Faizlerin yükselmesi durumunda krediler daralacak. Bu durum iç tüketim bazlı çalışan ekonomiyi biraz dizginleyecek. Bu türlü bir durumda işsizliğin artması da kaçınılmaz olacaktır. Lakin bu ne boyutta olur kestirmek sıkıntı. Sarsıntı sonrası teminatsız çalışma, mevsimsellik, turizm bölümünün genişlemesi üzere dışarıdan öğeler de olacak. Bu nedenle istihdam açısından net bir şey söylemek güç görünüyor.
Reel gelirler gerileyecek lakin çalışanlar lehine olan fiyat artış siyasetleri artık izlenmeyecektir diye düşünüyorum.
“Kamu harcama siyasetleri ehemmiyet kazanıyor”
Prof. Dr.
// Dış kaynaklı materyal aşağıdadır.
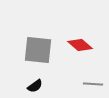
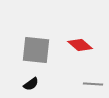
gray square: moved 2 px left
black semicircle: moved 4 px left, 2 px up
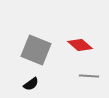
gray square: rotated 16 degrees clockwise
gray line: moved 4 px left, 8 px up
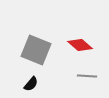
gray line: moved 2 px left
black semicircle: rotated 14 degrees counterclockwise
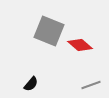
gray square: moved 13 px right, 19 px up
gray line: moved 4 px right, 9 px down; rotated 24 degrees counterclockwise
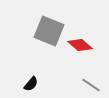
gray line: rotated 54 degrees clockwise
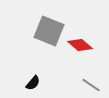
black semicircle: moved 2 px right, 1 px up
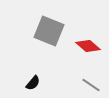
red diamond: moved 8 px right, 1 px down
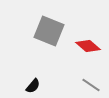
black semicircle: moved 3 px down
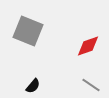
gray square: moved 21 px left
red diamond: rotated 60 degrees counterclockwise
Seyfettin Gürsel – Bahçeşehir Üniversitesi Öğretim Üyesi
Mehmet Şimşek isminin sembolik bir pahası var. Şimşek, güvendiği birisini Merkez Bankası’na getirecek lakin bu yetmez. Zira faiz işin bir kısmı.
İstihdam ve fiyatlar tarafından bakıldığında; minimum fiyatın ne kadar olacağı, EYT’de geri kalanların maaşlarının ödenip ödenmeyeceği, memur ve emekliye refah hissesi konusunda daha evvel verilmiş kelamlar var.
Mart’ta belediye seçimleri olacak İstanbul ve Ankara’yı yine kaybetmek istemeyen bir iktidar kelam konusu. Bu türlü olunca da kamu harcama siyasetleri kıymet kazanıyor.
Bütçe riskli, açık yüzde 6 çıkacak üzere görünüyor. Türkiye öbür gelişmekte olan ülkeler ile ayrıştı bu hususta. Bütüncül olarak eski yanlışların tekrarlanmayacağını ispat etmesi gerekiyor.